What needs to be done: I would like every line of the records below that contains the word "Restart" copied.

[Saved entries]
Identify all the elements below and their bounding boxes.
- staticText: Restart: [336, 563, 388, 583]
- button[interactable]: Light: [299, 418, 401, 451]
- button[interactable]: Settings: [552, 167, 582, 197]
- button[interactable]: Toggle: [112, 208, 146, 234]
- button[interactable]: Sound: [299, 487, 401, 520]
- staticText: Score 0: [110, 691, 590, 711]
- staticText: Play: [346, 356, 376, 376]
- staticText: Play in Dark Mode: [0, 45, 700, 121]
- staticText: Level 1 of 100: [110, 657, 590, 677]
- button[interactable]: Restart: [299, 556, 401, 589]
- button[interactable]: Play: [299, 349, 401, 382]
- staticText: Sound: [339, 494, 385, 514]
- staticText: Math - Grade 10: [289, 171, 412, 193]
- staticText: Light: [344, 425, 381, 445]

...

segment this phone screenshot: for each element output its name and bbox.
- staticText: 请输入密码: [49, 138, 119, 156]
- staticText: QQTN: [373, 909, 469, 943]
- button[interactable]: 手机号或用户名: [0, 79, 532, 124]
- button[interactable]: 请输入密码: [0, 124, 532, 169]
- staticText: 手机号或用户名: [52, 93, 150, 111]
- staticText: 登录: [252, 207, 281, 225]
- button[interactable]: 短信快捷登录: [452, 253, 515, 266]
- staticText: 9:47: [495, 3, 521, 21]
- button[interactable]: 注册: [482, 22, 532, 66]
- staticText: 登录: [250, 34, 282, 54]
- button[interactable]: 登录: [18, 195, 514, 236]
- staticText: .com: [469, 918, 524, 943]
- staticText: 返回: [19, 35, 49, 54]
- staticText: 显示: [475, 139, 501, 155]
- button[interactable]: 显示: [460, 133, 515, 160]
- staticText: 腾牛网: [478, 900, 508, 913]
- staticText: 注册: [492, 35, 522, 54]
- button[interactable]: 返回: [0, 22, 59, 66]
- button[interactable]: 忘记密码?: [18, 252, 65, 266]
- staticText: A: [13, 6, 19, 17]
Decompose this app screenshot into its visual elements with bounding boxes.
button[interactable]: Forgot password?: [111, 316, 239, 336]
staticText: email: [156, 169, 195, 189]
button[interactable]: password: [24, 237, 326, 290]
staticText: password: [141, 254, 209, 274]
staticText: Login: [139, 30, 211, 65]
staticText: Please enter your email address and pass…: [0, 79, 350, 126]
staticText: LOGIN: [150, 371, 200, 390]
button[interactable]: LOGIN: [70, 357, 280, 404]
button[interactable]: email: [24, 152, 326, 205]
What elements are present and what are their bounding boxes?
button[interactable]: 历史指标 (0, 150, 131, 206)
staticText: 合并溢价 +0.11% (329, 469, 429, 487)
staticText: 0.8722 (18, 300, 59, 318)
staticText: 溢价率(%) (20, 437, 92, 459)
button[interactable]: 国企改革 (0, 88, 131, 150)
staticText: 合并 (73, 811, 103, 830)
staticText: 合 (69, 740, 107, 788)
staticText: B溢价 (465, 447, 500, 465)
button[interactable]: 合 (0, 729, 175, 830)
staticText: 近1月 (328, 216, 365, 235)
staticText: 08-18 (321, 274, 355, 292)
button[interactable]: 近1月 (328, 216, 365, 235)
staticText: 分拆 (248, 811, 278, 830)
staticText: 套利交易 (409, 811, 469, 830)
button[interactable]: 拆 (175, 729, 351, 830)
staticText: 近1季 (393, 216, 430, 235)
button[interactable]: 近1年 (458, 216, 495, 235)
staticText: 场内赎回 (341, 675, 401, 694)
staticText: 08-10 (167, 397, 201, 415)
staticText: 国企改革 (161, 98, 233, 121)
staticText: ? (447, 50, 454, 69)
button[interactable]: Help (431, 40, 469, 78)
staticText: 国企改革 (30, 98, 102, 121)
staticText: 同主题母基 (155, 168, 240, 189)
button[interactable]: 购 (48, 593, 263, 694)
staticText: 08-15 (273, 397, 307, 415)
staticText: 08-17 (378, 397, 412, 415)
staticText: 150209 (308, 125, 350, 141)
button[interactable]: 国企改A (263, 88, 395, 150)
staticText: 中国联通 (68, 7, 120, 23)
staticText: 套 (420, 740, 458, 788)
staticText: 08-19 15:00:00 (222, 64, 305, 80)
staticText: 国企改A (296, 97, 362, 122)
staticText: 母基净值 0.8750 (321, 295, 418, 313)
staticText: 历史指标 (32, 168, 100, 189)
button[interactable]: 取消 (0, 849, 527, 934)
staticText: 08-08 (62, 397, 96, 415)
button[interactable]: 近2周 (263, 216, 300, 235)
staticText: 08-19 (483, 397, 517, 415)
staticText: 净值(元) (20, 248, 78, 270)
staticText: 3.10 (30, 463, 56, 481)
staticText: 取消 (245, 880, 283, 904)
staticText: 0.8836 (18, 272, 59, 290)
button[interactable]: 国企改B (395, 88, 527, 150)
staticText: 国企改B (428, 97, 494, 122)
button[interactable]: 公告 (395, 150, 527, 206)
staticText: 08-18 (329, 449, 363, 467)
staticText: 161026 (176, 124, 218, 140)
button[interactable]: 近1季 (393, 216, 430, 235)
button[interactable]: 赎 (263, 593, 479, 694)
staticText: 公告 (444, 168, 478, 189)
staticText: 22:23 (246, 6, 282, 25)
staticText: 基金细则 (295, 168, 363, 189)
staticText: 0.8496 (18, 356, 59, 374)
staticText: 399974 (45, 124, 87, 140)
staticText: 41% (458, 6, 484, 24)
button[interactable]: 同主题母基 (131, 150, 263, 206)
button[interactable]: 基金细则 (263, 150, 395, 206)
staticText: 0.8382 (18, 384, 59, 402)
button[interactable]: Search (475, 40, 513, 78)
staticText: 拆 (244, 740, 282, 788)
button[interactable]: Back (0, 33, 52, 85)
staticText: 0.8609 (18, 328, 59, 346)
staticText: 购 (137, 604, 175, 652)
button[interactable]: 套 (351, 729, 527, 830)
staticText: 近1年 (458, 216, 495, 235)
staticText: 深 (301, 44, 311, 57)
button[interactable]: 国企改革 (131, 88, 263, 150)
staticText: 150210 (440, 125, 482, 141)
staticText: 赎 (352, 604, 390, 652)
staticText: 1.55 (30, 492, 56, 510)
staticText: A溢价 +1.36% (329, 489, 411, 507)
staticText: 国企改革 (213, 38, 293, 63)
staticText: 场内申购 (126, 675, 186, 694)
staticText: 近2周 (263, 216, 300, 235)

Written solution:
- staticText: Restart: [336, 563, 388, 583]
- button[interactable]: Restart: [299, 556, 401, 589]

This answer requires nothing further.